PCA: Principal Components Analysis

Description

Test for association between a trait and principal components of genotypes within a region, on summary statistics

Usage

PCA(scoreFile, geneFile, regions, cor.path = "", annoType = "",
n, beta.par = c(1, 1), weights.function = ifelse(maf > 0,
dbeta(maf, beta.par[1], beta.par[2]), 0), var.fraction = .85,
write.file = FALSE)

Arguments

scoreFile

name of data file generated by prep.score.files().

geneFile

name of a text file listing genes in refFlat format. If not set, hg19 file will be used (see Examples below).

regions

character vector of gene names to be analysed. If not set, function will attempt to analyse all genes listed in geneFile.

cor.path

path to a folder with correlation files (one file per each gene to be analysed). Names of correlation files should be constructed as "geneName.cor" (e.g. "ABCG1.cor", "ADAMTS1.cor", etc.) Each file should contain a square matrix with correlation coefficients (r) between genetic variants of a gene. An example of correlation file format: "snpname1" "snpname2" "snpname3" ... "snpname1" 1 0.018 -0.003 ... "snpname2" 0.018 1 0.081 ... "snpname3" -0.003 0.081 1 ... ... One way to generate such file from original genotypes is: write.table(cor(g), file = paste0(geneName, ".cor")) where g is a genotype matrix (nsample x nvariants) for a given gene with genotypes coded as 0, 1, 2 (exactly the same coding that was used to generate betas).

annoType

for files annotated with the seqminer package, a character (or character vector) indicating annotation types to be used (e.g. "Nonsynonymous", "Start_Loss", "Stop_loss", "Essential_Splice_Site")

n

size of the sample on which summary statitics were obtained.

beta.par

two positive numeric shape parameters in the beta distribution to assign weights for each genetic variant as a function of MAF in the default weights function (see Details).
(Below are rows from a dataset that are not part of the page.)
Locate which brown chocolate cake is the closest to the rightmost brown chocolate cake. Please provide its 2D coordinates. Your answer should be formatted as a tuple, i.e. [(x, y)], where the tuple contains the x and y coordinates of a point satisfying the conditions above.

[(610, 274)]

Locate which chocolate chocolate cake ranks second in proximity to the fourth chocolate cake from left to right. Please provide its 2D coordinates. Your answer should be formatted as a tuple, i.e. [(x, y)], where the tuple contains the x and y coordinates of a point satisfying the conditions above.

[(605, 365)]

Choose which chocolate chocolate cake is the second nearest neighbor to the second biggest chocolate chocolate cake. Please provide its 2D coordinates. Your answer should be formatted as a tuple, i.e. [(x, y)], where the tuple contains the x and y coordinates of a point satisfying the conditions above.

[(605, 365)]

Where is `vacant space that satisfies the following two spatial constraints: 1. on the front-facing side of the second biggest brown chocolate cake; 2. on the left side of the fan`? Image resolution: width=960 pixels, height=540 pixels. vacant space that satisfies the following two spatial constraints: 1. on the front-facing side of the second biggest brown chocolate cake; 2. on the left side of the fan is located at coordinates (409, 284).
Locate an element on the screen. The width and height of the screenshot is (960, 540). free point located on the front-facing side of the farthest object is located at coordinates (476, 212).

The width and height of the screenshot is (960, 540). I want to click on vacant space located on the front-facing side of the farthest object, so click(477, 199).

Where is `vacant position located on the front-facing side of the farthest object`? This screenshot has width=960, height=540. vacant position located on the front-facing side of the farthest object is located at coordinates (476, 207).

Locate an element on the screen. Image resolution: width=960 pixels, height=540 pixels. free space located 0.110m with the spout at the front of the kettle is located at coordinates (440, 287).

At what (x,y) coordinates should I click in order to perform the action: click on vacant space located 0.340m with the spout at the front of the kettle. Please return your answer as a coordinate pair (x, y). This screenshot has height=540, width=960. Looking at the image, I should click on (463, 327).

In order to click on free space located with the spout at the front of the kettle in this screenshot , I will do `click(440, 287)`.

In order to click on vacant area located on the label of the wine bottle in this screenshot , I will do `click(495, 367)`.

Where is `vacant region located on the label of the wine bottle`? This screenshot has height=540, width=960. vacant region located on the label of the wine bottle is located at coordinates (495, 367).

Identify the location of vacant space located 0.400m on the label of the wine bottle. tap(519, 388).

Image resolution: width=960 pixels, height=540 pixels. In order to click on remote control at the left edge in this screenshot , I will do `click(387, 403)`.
Default = c(1, 1).

weights.function

a function of minor allele frequency (MAF) to assign weights for each genetic variant. By default, the weights will be calculated using the beta distribution (see Details).

var.fraction

minimal proportion of genetic variance within region that should be explained by principal components used (see Details for more info).

write.file

output file name. If specified, output (as it proceeds) will be written to the file.

Value

a data frame containing P values, numbers of variants and filtered variants for each of analyzed regions. It also contains the number of the principal components used for each region and the proportion of genetic variance they make up.

Details

PCA test is a useful tool to detect association between genetic variants of a region and a trait when genetic variants are strongly correlated. PCA test is based on the spectral decomposition of correlation matrix among genetic variants. The number of top principal components will be chosen in such a way that >= var.fraction of region variance can be explained by these PCs. By default, var.fraction = 0.85, i.e. >= 85% of region variance will be explained by PCs. If var.fraction = 1 then the results of PCA test and MLR-based test are identical.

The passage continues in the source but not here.